ME DEPARTMENTAL SEMINAR

 

Professor Anthony M. Dean

Chemical Engineering Department

Colorado School of Mines

 

“Engineering Applications of Detailed Chemical Kinetics”

Abstract:

 

This talk will outline how the combination of improved understanding of elementary chemical reactions and subsequent incorporation into realistic flow models has markedly improved our ability to describe “real-world” systems. Such approaches require development of accurate, detailed chemical mechanisms, which in turn require careful analysis of different types of elementary reactions. This talk will describe our approach to the characterization of elementary reactions, the construction of detailed mechanisms, and the combination of these mechanisms with the appropriate transport models to model the behavior of solid-oxide fuel cells.

 

In terms of elementary reactions, the C₂H₅ + O₂ reaction system will be used to illustrate the complexities of chemical activation. Here the initially formed adduct contains the energy of the newly formed C–O bond. The subsequent reactions of this energized adduct reflect the competition between its unimolecular reactions and its bimolecular collisional stabilization. As a result, multiple reaction pathways are available, and the rate coefficients for the various pathways depend on both temperature and pressure.

 

We illustrate kinetics/transport coupling by considering solid-oxide fuel cells. SOFCs are currently in development for use in a number of applications, including distributed power generation. These systems offer the potential for direct electrochemical oxidation of hydrocarbons without the requirement for upstream fuel reforming. However, at nominal operating temperatures of 600-1000°C, fuel stability and carbonaceous deposits within the fuel channels and porous anode structures present potential limitations to cell performance.
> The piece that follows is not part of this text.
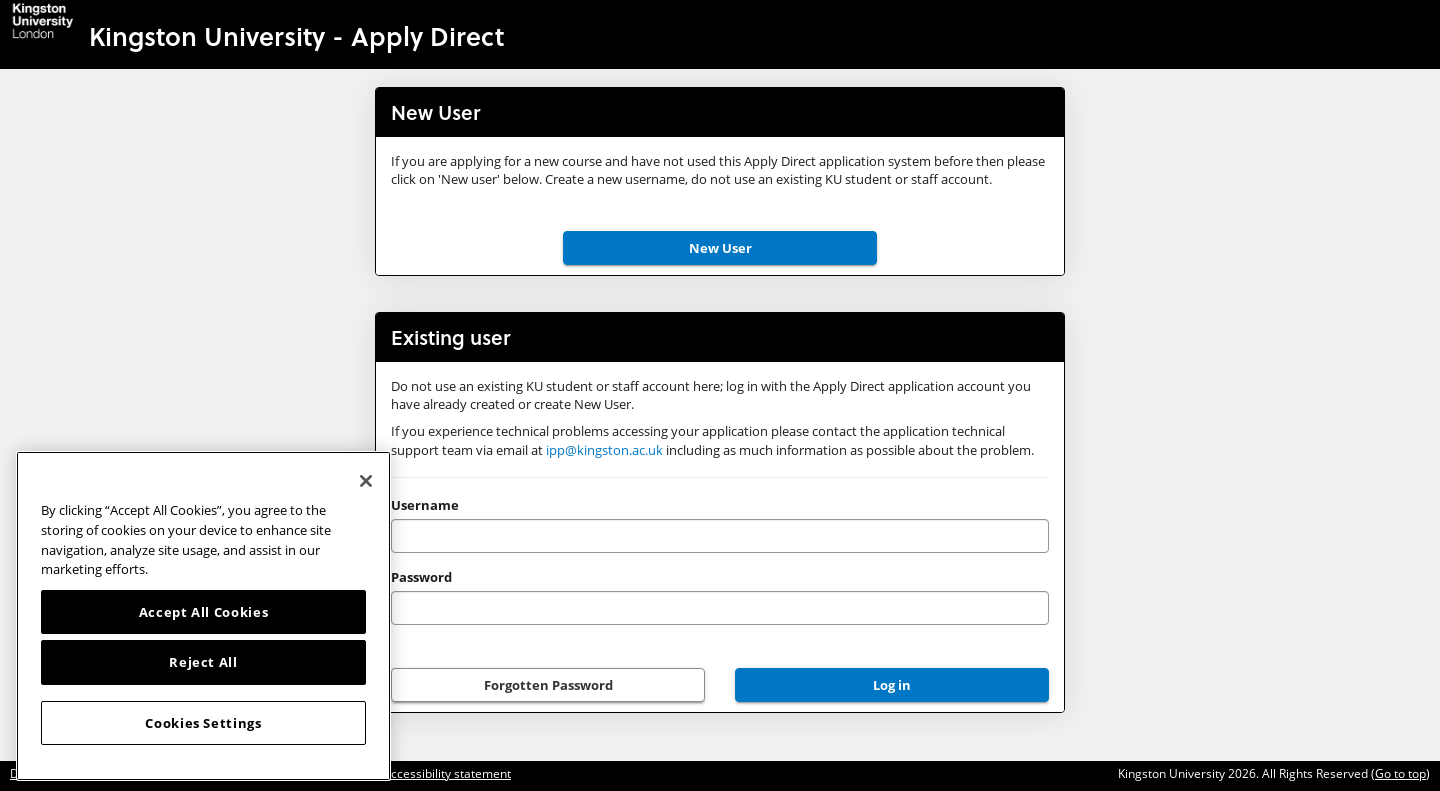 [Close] (366, 481)
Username (425, 505)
Several illustrations of the application of detailed kinetics to SOFC operation will be considered.

 

  One such example is the description of experimental and modeling investigations of methane reforming chemistry in a porous Ni-YSZ cermet anode. Using specially designed experiments and computational models, our objective is to develop and validate models that quantitatively describe chemical kinetics and gas transport within the anode structure of a solid-oxide fuel cell (SOFC). Another topic will be a description of the approach used to develop gas-phase molecular weight growth kinetics to characterize deposit formation within SOFCs. The ability of the model to quantitatively describe the differences in both conversion and deposit formation between butane and ethanol fuels will be described. We will then illustrate how these chemical mechanisms can be combined into a larger model that includes both transport and electrochemistry to predict SOFC behavior under a variety of operating conditions (e.g., upstream steam reforming of JP-8).